== Task instructions ==
What lines of the listing below contain the word "TRAFFIC"? Copy each of them out.

━━━━━━━━━━

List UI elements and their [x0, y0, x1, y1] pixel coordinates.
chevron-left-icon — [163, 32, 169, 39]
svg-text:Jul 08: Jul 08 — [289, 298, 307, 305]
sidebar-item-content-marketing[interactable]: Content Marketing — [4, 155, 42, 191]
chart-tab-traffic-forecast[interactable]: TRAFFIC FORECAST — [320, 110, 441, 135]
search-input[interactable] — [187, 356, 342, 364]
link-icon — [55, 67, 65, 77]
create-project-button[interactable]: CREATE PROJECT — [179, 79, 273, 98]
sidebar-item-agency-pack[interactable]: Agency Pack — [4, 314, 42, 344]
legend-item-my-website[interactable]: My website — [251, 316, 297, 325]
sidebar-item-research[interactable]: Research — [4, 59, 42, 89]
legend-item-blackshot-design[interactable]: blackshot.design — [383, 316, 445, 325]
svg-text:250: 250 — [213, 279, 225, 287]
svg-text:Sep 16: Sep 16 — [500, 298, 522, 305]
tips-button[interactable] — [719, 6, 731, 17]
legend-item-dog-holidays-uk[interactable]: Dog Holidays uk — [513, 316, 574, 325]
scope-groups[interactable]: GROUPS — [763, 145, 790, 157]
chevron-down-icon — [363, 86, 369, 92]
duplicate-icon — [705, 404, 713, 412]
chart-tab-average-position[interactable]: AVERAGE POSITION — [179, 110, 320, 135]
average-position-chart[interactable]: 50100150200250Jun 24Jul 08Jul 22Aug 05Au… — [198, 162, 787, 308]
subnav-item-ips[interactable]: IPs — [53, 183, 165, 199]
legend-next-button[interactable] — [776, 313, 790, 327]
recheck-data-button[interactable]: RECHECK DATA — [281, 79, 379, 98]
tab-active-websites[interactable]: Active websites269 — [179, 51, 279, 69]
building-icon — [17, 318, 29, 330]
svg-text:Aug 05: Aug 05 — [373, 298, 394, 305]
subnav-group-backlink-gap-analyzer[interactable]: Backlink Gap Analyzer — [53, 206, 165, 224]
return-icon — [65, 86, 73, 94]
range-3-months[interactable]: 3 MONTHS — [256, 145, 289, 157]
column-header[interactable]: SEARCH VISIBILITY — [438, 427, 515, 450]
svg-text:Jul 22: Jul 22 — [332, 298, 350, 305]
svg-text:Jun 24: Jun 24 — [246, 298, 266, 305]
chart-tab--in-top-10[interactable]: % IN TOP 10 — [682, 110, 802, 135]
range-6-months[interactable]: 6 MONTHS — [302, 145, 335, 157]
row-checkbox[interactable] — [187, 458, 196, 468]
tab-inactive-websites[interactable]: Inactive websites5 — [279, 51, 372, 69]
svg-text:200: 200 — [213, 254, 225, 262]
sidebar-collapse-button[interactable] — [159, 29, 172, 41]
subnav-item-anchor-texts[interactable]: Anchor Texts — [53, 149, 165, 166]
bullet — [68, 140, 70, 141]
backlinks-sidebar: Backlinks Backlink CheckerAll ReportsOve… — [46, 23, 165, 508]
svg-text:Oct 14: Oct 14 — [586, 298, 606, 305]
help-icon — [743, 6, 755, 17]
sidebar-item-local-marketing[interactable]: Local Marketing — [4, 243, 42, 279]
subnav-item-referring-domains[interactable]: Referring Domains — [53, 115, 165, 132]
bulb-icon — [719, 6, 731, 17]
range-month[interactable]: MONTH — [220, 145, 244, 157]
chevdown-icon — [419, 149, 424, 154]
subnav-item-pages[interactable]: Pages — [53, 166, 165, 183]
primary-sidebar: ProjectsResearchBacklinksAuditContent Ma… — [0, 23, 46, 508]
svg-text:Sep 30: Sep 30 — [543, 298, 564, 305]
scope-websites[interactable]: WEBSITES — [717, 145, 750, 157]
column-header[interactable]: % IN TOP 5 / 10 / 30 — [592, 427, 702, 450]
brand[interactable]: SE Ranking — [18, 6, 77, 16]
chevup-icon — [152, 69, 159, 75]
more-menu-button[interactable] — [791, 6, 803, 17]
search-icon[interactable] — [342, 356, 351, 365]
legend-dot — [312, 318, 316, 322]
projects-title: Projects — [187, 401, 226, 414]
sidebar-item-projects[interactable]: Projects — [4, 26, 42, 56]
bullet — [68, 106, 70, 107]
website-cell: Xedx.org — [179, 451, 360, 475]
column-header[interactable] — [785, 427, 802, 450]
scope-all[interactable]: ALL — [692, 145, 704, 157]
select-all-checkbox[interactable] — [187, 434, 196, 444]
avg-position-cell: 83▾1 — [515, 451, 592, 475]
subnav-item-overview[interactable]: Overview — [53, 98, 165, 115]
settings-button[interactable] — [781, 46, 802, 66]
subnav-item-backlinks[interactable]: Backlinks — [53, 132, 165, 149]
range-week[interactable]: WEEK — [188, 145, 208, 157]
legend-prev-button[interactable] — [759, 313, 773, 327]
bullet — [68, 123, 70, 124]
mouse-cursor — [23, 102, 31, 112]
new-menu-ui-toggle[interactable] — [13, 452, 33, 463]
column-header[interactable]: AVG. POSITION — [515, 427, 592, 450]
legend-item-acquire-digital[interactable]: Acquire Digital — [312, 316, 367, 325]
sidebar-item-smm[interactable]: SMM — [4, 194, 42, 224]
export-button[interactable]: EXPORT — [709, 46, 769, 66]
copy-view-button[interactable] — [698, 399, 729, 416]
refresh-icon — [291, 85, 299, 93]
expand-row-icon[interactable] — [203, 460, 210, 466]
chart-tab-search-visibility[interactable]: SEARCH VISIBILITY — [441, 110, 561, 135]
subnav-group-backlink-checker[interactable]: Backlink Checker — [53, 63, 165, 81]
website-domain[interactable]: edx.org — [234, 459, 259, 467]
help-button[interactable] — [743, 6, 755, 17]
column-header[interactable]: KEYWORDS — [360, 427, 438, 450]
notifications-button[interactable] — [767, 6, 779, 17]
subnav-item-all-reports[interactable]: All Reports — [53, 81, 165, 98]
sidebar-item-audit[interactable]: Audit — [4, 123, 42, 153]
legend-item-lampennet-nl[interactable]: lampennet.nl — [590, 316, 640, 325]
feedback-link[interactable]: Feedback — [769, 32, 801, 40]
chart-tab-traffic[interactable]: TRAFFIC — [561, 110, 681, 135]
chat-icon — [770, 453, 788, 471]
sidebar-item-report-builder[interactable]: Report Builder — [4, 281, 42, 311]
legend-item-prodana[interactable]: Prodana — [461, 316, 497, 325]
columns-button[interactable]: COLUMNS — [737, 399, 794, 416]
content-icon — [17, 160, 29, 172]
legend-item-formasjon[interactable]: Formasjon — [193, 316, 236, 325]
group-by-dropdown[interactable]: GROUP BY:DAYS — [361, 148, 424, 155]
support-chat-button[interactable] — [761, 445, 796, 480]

━━━━━━━━━━

== Response ==
chart-tab-traffic-forecast[interactable]: TRAFFIC FORECAST — [320, 110, 441, 135]
chart-tab-traffic[interactable]: TRAFFIC — [561, 110, 681, 135]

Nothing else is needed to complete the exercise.